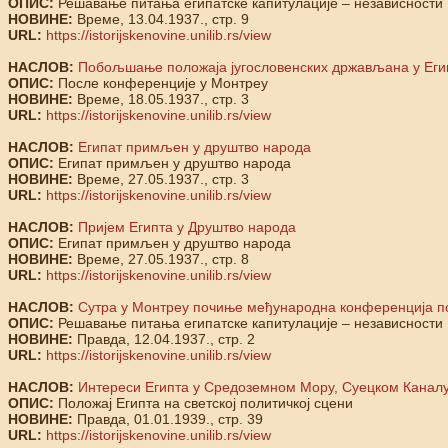
ОПИС:
Решавање питања египатске капитулације – независности
НОВИНЕ:
Време, 13.04.1937., стр. 9
URL:
https://istorijskenovine.unilib.rs/view
НАСЛОВ:
Побољшање положаја југословенских држављана у Еги
ОПИС:
После конференције у Монтреу
НОВИНЕ:
Време, 18.05.1937., стр. 3
URL:
https://istorijskenovine.unilib.rs/view
НАСЛОВ:
Египат примљен у друштво народа
ОПИС:
Египат примљен у друштво народа
НОВИНЕ:
Време, 27.05.1937., стр. 3
URL:
https://istorijskenovine.unilib.rs/view
НАСЛОВ:
Пријем Египта у Друштво народа
ОПИС:
Египат примљен у друштво народа
НОВИНЕ:
Време, 27.05.1937., стр. 8
URL:
https://istorijskenovine.unilib.rs/view
НАСЛОВ:
Сутра у Монтреу почиње међународна конференција по
ОПИС:
Решавање питања египатске капитулације – независности
НОВИНЕ:
Правда, 12.04.1937., стр. 2
URL:
https://istorijskenovine.unilib.rs/view
НАСЛОВ:
Интереси Египта у Средоземном Мору, Суецком Канал
ОПИС:
Положај Египта на светској политичкој сцени
НОВИНЕ:
Правда, 01.01.1939., стр. 39
URL:
https://istorijskenovine.unilib.rs/view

■ TASK TO CARRY OUT
The entries above need to be output again in full, exactly, and without pictures.

■ EXERCISE SOLUTION
ОПИС:
Решавање питања египатске капитулације – независности
НОВИНЕ:
Време, 13.04.1937., стр. 9
URL:
https://istorijskenovine.unilib.rs/view
НАСЛОВ:
Побољшање положаја југословенских држављана у Еги
ОПИС:
После конференције у Монтреу
НОВИНЕ:
Време, 18.05.1937., стр. 3
URL:
https://istorijskenovine.unilib.rs/view
НАСЛОВ:
Египат примљен у друштво народа
ОПИС:
Египат примљен у друштво народа
НОВИНЕ:
Време, 27.05.1937., стр. 3
URL:
https://istorijskenovine.unilib.rs/view
НАСЛОВ:
Пријем Египта у Друштво народа
ОПИС:
Египат примљен у друштво народа
НОВИНЕ:
Време, 27.05.1937., стр. 8
URL:
https://istorijskenovine.unilib.rs/view
НАСЛОВ:
Сутра у Монтреу почиње међународна конференција по
ОПИС:
Решавање питања египатске капитулације – независности
НОВИНЕ:
Правда, 12.04.1937., стр. 2
URL:
https://istorijskenovine.unilib.rs/view
НАСЛОВ:
Интереси Египта у Средоземном Мору, Суецком Канал
ОПИС:
Положај Египта на светској политичкој сцени
НОВИНЕ:
Правда, 01.01.1939., стр. 39
URL:
https://istorijskenovine.unilib.rs/view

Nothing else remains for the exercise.